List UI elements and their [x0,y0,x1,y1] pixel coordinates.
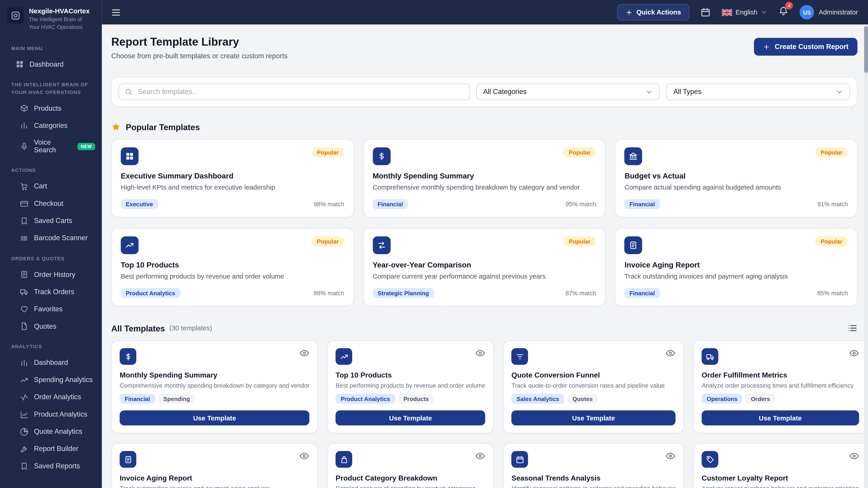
template-card-quote-conversion-funnel[interactable]: Quote Conversion Funnel Track quote-to-o… [503,340,684,433]
sidebar-item-order-history[interactable]: Order History [0,266,102,283]
sidebar-item-label: Barcode Scanner [34,234,88,242]
sidebar-item-spending-analytics[interactable]: Spending Analytics [0,371,102,388]
activity-icon [20,393,29,401]
template-title: Product Category Breakdown [336,474,485,482]
match-score: 95% match [565,201,596,207]
preview-eye-icon[interactable] [665,451,675,461]
use-template-button[interactable]: Use Template [512,411,676,425]
category-filter-select[interactable]: All Categories [476,84,660,100]
use-template-button[interactable]: Use Template [120,411,309,425]
calendar-icon[interactable] [701,7,710,17]
page-title: Report Template Library [111,36,287,48]
search-input[interactable] [137,87,464,96]
dashboard-grid-icon [16,60,24,68]
preview-eye-icon[interactable] [849,451,859,461]
sidebar-item-quotes[interactable]: Quotes [0,318,102,335]
chevron-down-icon [836,88,843,95]
template-description: Track quote-to-order conversion rates an… [512,382,676,389]
sidebar-item-dashboard[interactable]: Dashboard [0,56,102,73]
use-template-button[interactable]: Use Template [702,411,859,425]
sidebar-item-favorites[interactable]: Favorites [0,300,102,318]
template-title: Customer Loyalty Report [702,474,859,482]
template-title: Executive Summary Dashboard [121,172,344,180]
avatar: US [800,5,814,20]
sidebar-item-label: Products [34,104,61,112]
quick-actions-button[interactable]: Quick Actions [617,4,689,21]
template-card-invoice-aging-report[interactable]: Invoice Aging Report Track outstanding i… [111,443,318,488]
template-title: Top 10 Products [121,261,344,269]
template-tags: Product AnalyticsProducts [336,394,485,404]
invoice-icon [120,451,136,468]
template-title: Top 10 Products [336,371,485,379]
create-custom-report-button[interactable]: Create Custom Report [754,38,857,56]
sidebar-item-order-analytics[interactable]: Order Analytics [0,389,102,406]
popular-card-monthly-spending-summary[interactable]: Popular Monthly Spending Summary Compreh… [363,139,606,217]
sidebar-section: MAIN MENU Dashboard [0,37,102,73]
sidebar-item-report-builder[interactable]: Report Builder [0,440,102,457]
template-card-order-fulfillment-metrics[interactable]: Order Fulfillment Metrics Analyze order … [693,340,867,433]
use-template-button[interactable]: Use Template [336,411,485,425]
sidebar-item-products[interactable]: Products [0,100,102,117]
template-tags: OperationsOrders [702,394,859,404]
notification-badge: 4 [785,2,793,9]
heart-icon [20,305,29,313]
template-description: Track outstanding invoices and payment a… [625,272,848,280]
sidebar-item-saved-carts[interactable]: Saved Carts [0,212,102,229]
sidebar-section-items: Dashboard [0,56,102,73]
template-card-customer-loyalty-report[interactable]: Customer Loyalty Report Analyze repeat p… [693,443,867,488]
language-selector[interactable]: English [722,8,768,16]
type-filter-select[interactable]: All Types [666,84,850,100]
sidebar-section: THE INTELLIGENT BRAIN OF YOUR HVAC OPERA… [0,73,102,159]
preview-eye-icon[interactable] [665,348,675,358]
template-tag: Spending [158,394,195,404]
template-tag: Strategic Planning [373,288,434,298]
template-description: Comprehensive monthly spending breakdown… [373,184,596,191]
menu-icon[interactable] [111,7,121,18]
quote-icon [20,322,29,330]
search-box [119,84,470,100]
preview-eye-icon[interactable] [300,451,309,461]
template-card-monthly-spending-summary[interactable]: Monthly Spending Summary Comprehensive m… [111,340,318,433]
bookmark-icon [20,217,29,225]
filter-bar: All Categories All Types [111,77,857,107]
sidebar-item-barcode-scanner[interactable]: Barcode Scanner [0,230,102,247]
credit-card-icon [20,199,29,208]
popular-templates-grid: Popular Executive Summary Dashboard High… [111,139,857,306]
preview-eye-icon[interactable] [849,348,859,358]
sidebar-item-categories[interactable]: Categories [0,117,102,134]
sidebar-item-quote-analytics[interactable]: Quote Analytics [0,423,102,440]
sidebar-section: ANALYTICS Dashboard Spending Analytics O… [0,335,102,475]
user-menu[interactable]: US Administrator [800,5,858,20]
popular-card-budget-vs-actual[interactable]: Popular Budget vs Actual Compare actual … [615,139,857,217]
sidebar-item-voice-search[interactable]: Voice Search NEW [0,134,102,159]
template-card-seasonal-trends-analysis[interactable]: Seasonal Trends Analysis Identify season… [503,443,684,488]
tag-icon [702,451,718,468]
template-tag: Product Analytics [121,288,180,298]
sidebar-item-saved-reports[interactable]: Saved Reports [0,457,102,475]
sidebar-item-checkout[interactable]: Checkout [0,195,102,212]
sidebar-section: ACTIONS Cart Checkout Saved Carts Barcod… [0,159,102,247]
invoice-icon [625,236,643,254]
popular-card-executive-summary-dashboard[interactable]: Popular Executive Summary Dashboard High… [111,139,353,217]
match-score: 88% match [313,290,344,296]
preview-eye-icon[interactable] [475,348,485,358]
sidebar-item-label: Cart [34,183,47,190]
clipboard-icon [20,270,29,279]
template-tag: Products [399,394,434,404]
sidebar-item-cart[interactable]: Cart [0,178,102,195]
list-view-icon[interactable] [847,323,857,333]
template-card-top-10-products[interactable]: Top 10 Products Best performing products… [327,340,494,433]
popular-card-invoice-aging-report[interactable]: Popular Invoice Aging Report Track outst… [615,228,857,306]
sidebar-item-track-orders[interactable]: Track Orders [0,283,102,300]
sidebar-item-dashboard[interactable]: Dashboard [0,354,102,371]
preview-eye-icon[interactable] [475,451,485,461]
sidebar-item-label: Voice Search [34,138,69,154]
template-card-product-category-breakdown[interactable]: Product Category Breakdown Detailed anal… [327,443,494,488]
dollar-icon [373,147,391,165]
popular-card-top-10-products[interactable]: Popular Top 10 Products Best performing … [111,228,353,306]
preview-eye-icon[interactable] [300,348,309,358]
popular-card-year-over-year-comparison[interactable]: Popular Year-over-Year Comparison Compar… [363,228,606,306]
sidebar-item-product-analytics[interactable]: Product Analytics [0,406,102,423]
scrollbar-thumb[interactable] [864,26,868,73]
app-logo-block: Nexgile-HVACortex The Intelligent Brain … [0,0,102,37]
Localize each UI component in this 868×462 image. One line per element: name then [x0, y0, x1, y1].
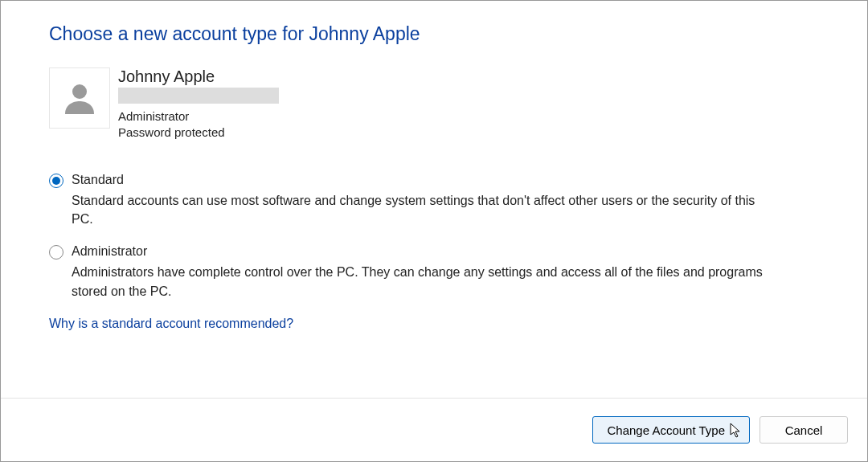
- cancel-button[interactable]: Cancel: [760, 416, 848, 444]
- cursor-icon: [730, 423, 743, 439]
- account-type-options: Standard Standard accounts can use most …: [49, 172, 819, 301]
- user-summary: Johnny Apple Administrator Password prot…: [49, 67, 819, 141]
- user-password-status: Password protected: [118, 125, 279, 141]
- option-standard-desc: Standard accounts can use most software …: [72, 191, 771, 228]
- user-name: Johnny Apple: [118, 67, 279, 86]
- change-account-type-label: Change Account Type: [608, 423, 726, 437]
- help-link[interactable]: Why is a standard account recommended?: [49, 317, 293, 330]
- svg-point-0: [72, 84, 87, 99]
- avatar: [49, 67, 110, 129]
- page-title: Choose a new account type for Johnny App…: [49, 23, 819, 45]
- user-icon: [60, 79, 99, 117]
- change-account-type-button[interactable]: Change Account Type: [592, 416, 751, 444]
- user-email-redacted: [118, 88, 279, 104]
- option-administrator: Administrator Administrators have comple…: [49, 243, 819, 301]
- option-standard: Standard Standard accounts can use most …: [49, 172, 819, 229]
- radio-administrator[interactable]: [49, 245, 63, 260]
- user-role: Administrator: [118, 108, 279, 125]
- radio-standard[interactable]: [49, 174, 63, 188]
- option-administrator-label[interactable]: Administrator: [72, 243, 771, 260]
- option-administrator-desc: Administrators have complete control ove…: [72, 263, 771, 300]
- dialog-footer: Change Account Type Cancel: [1, 398, 867, 461]
- option-standard-label[interactable]: Standard: [72, 172, 771, 189]
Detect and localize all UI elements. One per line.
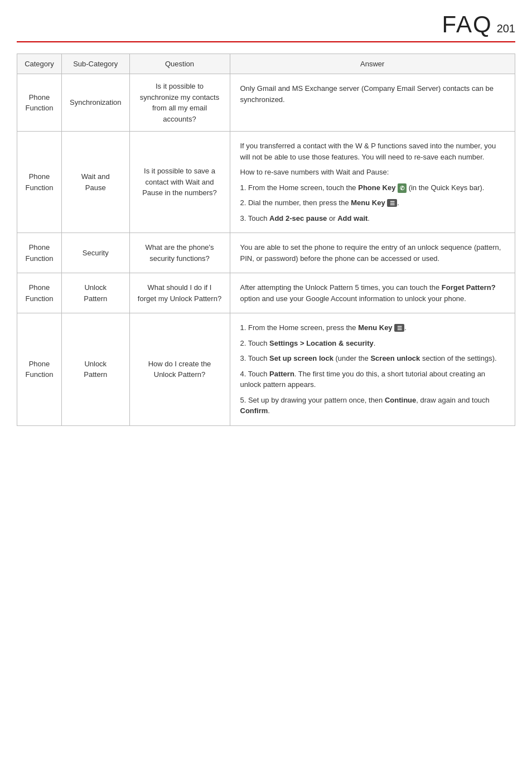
answer-step: 3. Touch Set up screen lock (under the S… bbox=[240, 353, 505, 364]
answer-step: 1. From the Home screen, touch the Phone… bbox=[240, 182, 505, 193]
answer-cell: After attempting the Unlock Pattern 5 ti… bbox=[230, 273, 515, 313]
answer-step: 4. Touch Pattern. The first time you do … bbox=[240, 369, 505, 390]
answer-step: 2. Touch Settings > Location & security. bbox=[240, 338, 505, 349]
answer-text: Only Gmail and MS Exchange server (Compa… bbox=[240, 83, 505, 105]
bold-label: Menu Key bbox=[358, 323, 392, 332]
answer-step: 5. Set up by drawing your pattern once, … bbox=[240, 395, 505, 417]
category-cell: PhoneFunction bbox=[17, 313, 62, 426]
answer-text: How to re-save numbers with Wait and Pau… bbox=[240, 167, 505, 178]
question-cell: Is it possible to synchronize my contact… bbox=[129, 74, 230, 132]
answer-content: You are able to set the phone to require… bbox=[240, 242, 505, 264]
menu-key-icon: ☰ bbox=[394, 324, 404, 332]
bold-label: Forget Pattern? bbox=[442, 283, 496, 292]
bold-label: Pattern bbox=[269, 370, 294, 378]
question-cell: What should I do if I forget my Unlock P… bbox=[129, 273, 230, 313]
table-header-row: Category Sub-Category Question Answer bbox=[17, 54, 515, 74]
phone-key-icon: ✆ bbox=[398, 183, 407, 193]
faq-title: FAQ bbox=[442, 11, 492, 38]
menu-key-icon: ☰ bbox=[387, 199, 397, 207]
bold-label: Add 2-sec pause bbox=[269, 214, 327, 222]
subcategory-cell: Security bbox=[62, 233, 130, 273]
col-header-category: Category bbox=[17, 54, 62, 74]
table-row: PhoneFunction UnlockPattern What should … bbox=[17, 273, 515, 313]
bold-label: Menu Key bbox=[351, 198, 385, 207]
question-cell: What are the phone's security functions? bbox=[129, 233, 230, 273]
answer-text: You are able to set the phone to require… bbox=[240, 242, 505, 264]
question-cell: Is it possible to save a contact with Wa… bbox=[129, 132, 230, 233]
question-cell: How do I create the Unlock Pattern? bbox=[129, 313, 230, 426]
subcategory-cell: Wait andPause bbox=[62, 132, 130, 233]
col-header-subcategory: Sub-Category bbox=[62, 54, 130, 74]
answer-content: 1. From the Home screen, press the Menu … bbox=[240, 322, 505, 417]
category-cell: PhoneFunction bbox=[17, 273, 62, 313]
category-cell: PhoneFunction bbox=[17, 233, 62, 273]
bold-label: Settings > Location & security bbox=[269, 339, 374, 347]
table-row: PhoneFunction Synchronization Is it poss… bbox=[17, 74, 515, 132]
answer-step: 3. Touch Add 2-sec pause or Add wait. bbox=[240, 213, 505, 224]
bold-label: Phone Key bbox=[358, 183, 395, 192]
answer-step: 2. Dial the number, then press the Menu … bbox=[240, 197, 505, 209]
answer-content: Only Gmail and MS Exchange server (Compa… bbox=[240, 83, 505, 105]
bold-label: Confirm bbox=[240, 406, 268, 415]
col-header-question: Question bbox=[129, 54, 230, 74]
subcategory-cell: Synchronization bbox=[62, 74, 130, 132]
faq-table: Category Sub-Category Question Answer Ph… bbox=[17, 54, 515, 426]
category-cell: PhoneFunction bbox=[17, 132, 62, 233]
answer-cell: 1. From the Home screen, press the Menu … bbox=[230, 313, 515, 426]
table-row: PhoneFunction Security What are the phon… bbox=[17, 233, 515, 273]
answer-step: 1. From the Home screen, press the Menu … bbox=[240, 322, 505, 333]
answer-text: If you transferred a contact with the W … bbox=[240, 141, 505, 162]
answer-content: If you transferred a contact with the W … bbox=[240, 141, 505, 224]
page-header: FAQ 201 bbox=[17, 11, 515, 42]
col-header-answer: Answer bbox=[230, 54, 515, 74]
bold-label: Continue bbox=[385, 396, 416, 404]
bold-label: Add wait bbox=[337, 214, 367, 222]
bold-label: Set up screen lock bbox=[269, 354, 333, 362]
table-row: PhoneFunction UnlockPattern How do I cre… bbox=[17, 313, 515, 426]
answer-cell: Only Gmail and MS Exchange server (Compa… bbox=[230, 74, 515, 132]
category-cell: PhoneFunction bbox=[17, 74, 62, 132]
table-row: PhoneFunction Wait andPause Is it possib… bbox=[17, 132, 515, 233]
answer-content: After attempting the Unlock Pattern 5 ti… bbox=[240, 282, 505, 304]
page-number: 201 bbox=[497, 22, 515, 35]
subcategory-cell: UnlockPattern bbox=[62, 313, 130, 426]
bold-label: Screen unlock bbox=[370, 354, 420, 362]
answer-text: After attempting the Unlock Pattern 5 ti… bbox=[240, 282, 505, 304]
answer-cell: You are able to set the phone to require… bbox=[230, 233, 515, 273]
answer-cell: If you transferred a contact with the W … bbox=[230, 132, 515, 233]
subcategory-cell: UnlockPattern bbox=[62, 273, 130, 313]
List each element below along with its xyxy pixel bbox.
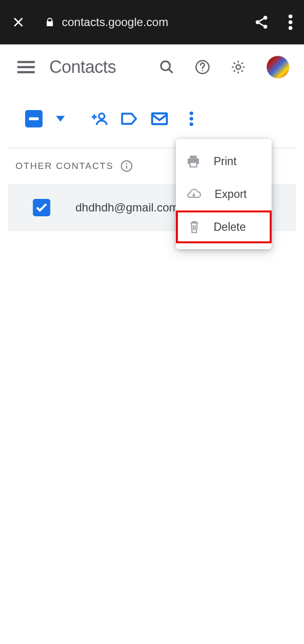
svg-rect-16 <box>29 117 39 120</box>
share-icon[interactable] <box>254 14 269 30</box>
hamburger-menu-icon[interactable] <box>17 60 35 74</box>
svg-rect-29 <box>190 162 197 167</box>
menu-item-label: Print <box>214 155 236 168</box>
label-icon[interactable] <box>121 112 137 126</box>
svg-point-7 <box>289 26 292 30</box>
svg-point-22 <box>189 117 193 121</box>
address-bar[interactable]: contacts.google.com <box>44 15 254 29</box>
dropdown-arrow-icon[interactable] <box>56 116 65 122</box>
select-all-checkbox[interactable] <box>25 110 43 127</box>
browser-bar: contacts.google.com <box>0 0 304 44</box>
add-contact-icon[interactable] <box>90 112 107 126</box>
svg-rect-27 <box>190 155 197 158</box>
svg-point-23 <box>189 123 193 126</box>
menu-item-label: Delete <box>214 221 246 234</box>
svg-point-3 <box>256 20 260 24</box>
svg-point-4 <box>263 25 267 28</box>
help-icon[interactable] <box>195 59 210 75</box>
search-icon[interactable] <box>159 59 174 75</box>
svg-point-11 <box>161 61 170 70</box>
section-title: OTHER CONTACTS <box>15 161 114 171</box>
menu-item-delete[interactable]: Delete <box>176 210 272 243</box>
more-actions-menu: Print Export Delete <box>176 139 272 249</box>
app-header: Contacts <box>0 44 304 90</box>
avatar[interactable] <box>266 56 290 79</box>
kebab-menu-icon[interactable] <box>289 14 292 30</box>
svg-point-19 <box>99 113 105 119</box>
menu-item-export[interactable]: Export <box>176 178 272 210</box>
svg-line-12 <box>169 69 173 73</box>
svg-point-15 <box>236 65 240 69</box>
svg-point-21 <box>189 112 193 115</box>
svg-point-2 <box>263 16 267 20</box>
menu-item-print[interactable]: Print <box>176 145 272 178</box>
trash-icon <box>188 220 200 234</box>
svg-point-5 <box>289 14 292 18</box>
contact-checkbox[interactable] <box>33 199 50 216</box>
svg-point-25 <box>126 163 128 165</box>
lock-icon <box>44 17 55 28</box>
menu-item-label: Export <box>215 188 246 201</box>
contact-email: dhdhdh@gmail.com <box>75 201 179 214</box>
svg-point-6 <box>289 20 292 24</box>
email-icon[interactable] <box>151 112 168 126</box>
app-title: Contacts <box>49 57 159 77</box>
svg-rect-20 <box>152 113 167 124</box>
printer-icon <box>187 155 200 168</box>
close-icon[interactable] <box>12 15 25 29</box>
info-icon[interactable] <box>120 160 133 172</box>
gear-icon[interactable] <box>231 59 246 75</box>
cloud-download-icon <box>187 188 201 200</box>
url-text: contacts.google.com <box>62 15 168 29</box>
svg-point-14 <box>202 70 203 71</box>
more-actions-icon[interactable] <box>189 112 193 126</box>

________________

Every line above with the string "elements" in it should be copied into the answer.

List UI elements and their [x0,y0,x1,y1] pixel coordinates.
Detect and localize all UI elements. One per line.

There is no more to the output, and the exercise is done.